By now, if you aren’t living under a rock, you have probably heard that Harper Lee, the Pulitzer Prize-winning author of “To Kill a Mockingbird,” released a “new” novel this week entitled “Go Set A Watchman.” This release comes more than 50 years after her first novel.
During the few short days people have been able to get their hands on a copy of the novel, the controversy around it has grown immensely. Before the book’s release, many were concerned about Lee’s intentions in releasing this novel, wondering if she were capable of making this decision and fully understanding its ramifications with her age and possible dementia. As people began to read the story, many were shocked at the ways in which the characters in “Go Set A Watchman” diverged from the beloved, time-tested figures in “To Kill A Mockingbird”—namely, Atticus Finch.

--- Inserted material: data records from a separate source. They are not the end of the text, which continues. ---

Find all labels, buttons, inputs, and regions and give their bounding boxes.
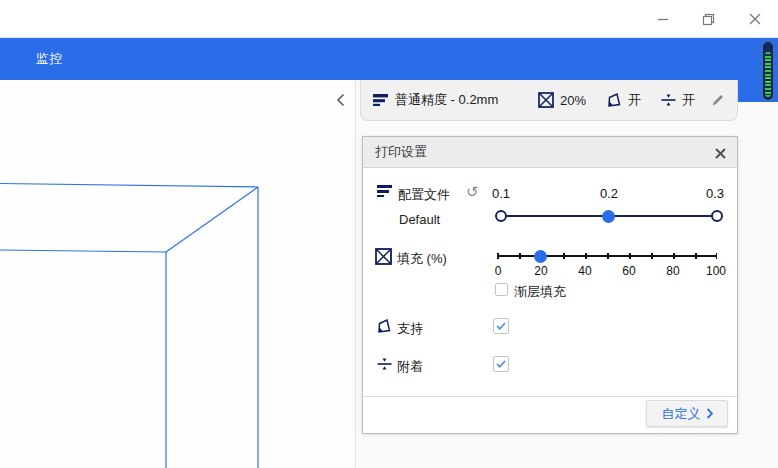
panel-title: 打印设置 [375,143,427,161]
reset-icon[interactable]: ↺ [466,185,479,199]
support-icon [606,92,622,108]
infill-tick-80: 80 [663,264,683,278]
infill-label: 填充 (%) [397,250,447,268]
layers-icon [373,93,389,108]
custom-settings-button[interactable]: 自定义 [646,400,728,427]
adhesion-icon [377,356,392,372]
tab-monitor[interactable]: 监控 [36,38,63,80]
summary-support-state: 开 [628,91,641,109]
minimize-icon [657,13,669,25]
print-settings-summary-bar[interactable]: 普通精度 - 0.2mm 20% 开 开 [360,80,738,121]
panel-divider [363,396,737,397]
chevron-right-icon [706,408,713,419]
profile-slider-handle[interactable] [602,210,615,223]
layers-icon [377,185,392,199]
gradual-infill-checkbox[interactable] [495,283,508,296]
infill-icon [538,92,554,108]
gradual-infill-label: 渐层填充 [514,283,566,301]
tab-monitor-label: 监控 [36,50,63,68]
check-icon [496,322,506,330]
viewport-3d[interactable] [0,80,356,468]
support-checkbox[interactable] [493,318,509,334]
infill-icon [375,248,392,265]
restore-button[interactable] [693,4,723,34]
build-volume-wireframe [0,80,355,468]
summary-support[interactable]: 开 [606,91,641,109]
support-label: 支持 [397,320,423,338]
infill-tick-0: 0 [493,264,503,278]
profile-tick-min: 0.1 [492,186,510,201]
panel-close-button[interactable] [711,144,729,162]
minimize-button[interactable] [648,4,678,34]
window-titlebar [0,0,778,38]
edit-settings-button[interactable] [711,93,725,107]
summary-infill-text: 20% [560,93,586,108]
filament-level-indicator [761,40,775,102]
filament-level-fill [765,52,771,97]
close-icon [749,13,761,25]
close-button[interactable] [740,4,770,34]
pencil-icon [711,93,725,107]
close-icon [715,148,726,159]
summary-adhesion-state: 开 [682,91,695,109]
support-icon [376,318,392,334]
summary-adhesion[interactable]: 开 [661,91,695,109]
infill-tick-60: 60 [619,264,639,278]
custom-button-label: 自定义 [662,405,701,423]
profile-tick-max: 0.3 [706,186,724,201]
profile-label: 配置文件 [398,186,450,204]
summary-infill[interactable]: 20% [538,92,586,108]
profile-slider-stop-03[interactable] [711,210,723,222]
panel-header[interactable]: 打印设置 [363,137,737,168]
application-window: 监控 普通精度 - 0.2mm 20% [0,0,778,468]
profile-slider-stop-01[interactable] [495,210,507,222]
infill-tick-100: 100 [702,264,730,278]
print-settings-panel: 打印设置 配置文件 ↺ 0.1 0.2 0.3 Default [362,136,738,434]
collapse-left-icon [336,93,345,107]
check-icon [496,360,506,368]
stage-menu-bar: 监控 [0,38,778,80]
infill-tick-20: 20 [531,264,551,278]
profile-tick-mid: 0.2 [599,186,619,201]
adhesion-icon [661,92,676,108]
infill-tick-40: 40 [575,264,595,278]
infill-slider-track[interactable] [497,255,717,257]
collapse-settings-button[interactable] [328,88,352,112]
restore-icon [702,13,715,26]
adhesion-checkbox[interactable] [493,356,509,372]
summary-profile-text: 普通精度 - 0.2mm [395,91,498,109]
profile-name: Default [399,212,440,227]
infill-slider-handle[interactable] [534,250,547,263]
adhesion-label: 附着 [397,358,423,376]
summary-profile[interactable]: 普通精度 - 0.2mm [373,91,498,109]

In “Watchman,” Jean Louise, known affectionately as Scout in “Mockingbird,” is 26 and living in New York City. The primary conflict in the book occurs between Jean Louise and Atticus, as Jean Louise tries to reckon with the frankly racist beliefs that Atticus holds in the novel: “The one human being she had ever fully and wholeheartedly trusted had failed her; the only man she had ever known to whom she could point and say with expert knowledge, ‘He is a gentleman, in his heart he is a gentleman,’ had betrayed her, publicly, grossly, and shamelessly,” writes Harper Lee.
The Atticus in “Go Set A Watchman,” while still Maycomb, Alabama’s most respected lawyer, believes that the “negros” deserve the full measure of protection under the law—just not that the laws should be amended to also afford those people the full extent of equality. Though I was sad to read about my beloved, glorified Atticus in this way, I was more saddened by my realization that this is the kind of horrifically insidious racism that lasts in some ways to this day.
It remains in many people that believe themselves to be “good” or “righteous” but also somehow, by virtue of only birth, intrinsically better than another. This “Atticus” may be more representative of the tenacious, misleading nature of the Southern anti-segregationist movement, where the very people the town looks up to as its best and brightest are the same people. Much like it does the reader, this new vision of Atticus leaves Jean Louise morally confused to the point of betrayal. The awareness that racism comes not just in the form of evil but also in the form of one of literature’s most beloved characters is disconcerting, to say the least.
Many parts of “Go Set A Watchman” are braver than “Mockingbird” in dealing with racism and exponentially more willing to grapple with the gray areas— the ways that racism sinks its teeth into our every day lives and conversations.
Still other parts seem unwittingly offensive, the author unaware that what she is saying or portraying is hurtful and humiliating to the people she is depicting. In all of its unrefined, possibly unfinished glory, “Go Set A Watchman” seeks to draw a line, to call out every bit of inequality into the open. It sometimes excels in accomplishing this task, but, disappointingly, also sometimes falls short.
Even so, how one views this novel certainly has an impact on how it is read. Though the press has been running rampant with articles about the “sequel” to “To Kill A Mockingbird,” the publisher’s origin story claims that “Watchman” is actually a rejected first draft of “Mockingbird”.
By thinking of the book this way, one does not have to let the differences between the two novels shade their view of “Mockingbird”. That being said, it is still, a bit surprisingly, a complete book deserving analysis and examination in its own right. Most of the prose in the book is stunningly well written; however, there are pretty extensive issues with pacing, structure, and character development.
The book has no real climax similar to the trial scene in “To Kill A Mockingbird,” and the characters were not well-developed or explained. I have a sneaking suspicion that, if one had not read “Mockingbird” first, the characters in the book would not make very much sense at all.
In debatably the strongest and most developed scene, Scout speaks to herself about a sermon she heard the day before: “Mr. Stone set a watchman in church yesterday. He should have provided me with one. I need a watchman to lead me around and declare what he seeith every hour on the hour. I need a watchman to tell me this is what a man says but this is what he means, to draw a line down the middle and say here is this justice and there is that justice and make me understand the difference.”
If only we all had a constant watchman, declaring once and for all what is right and what is wrong.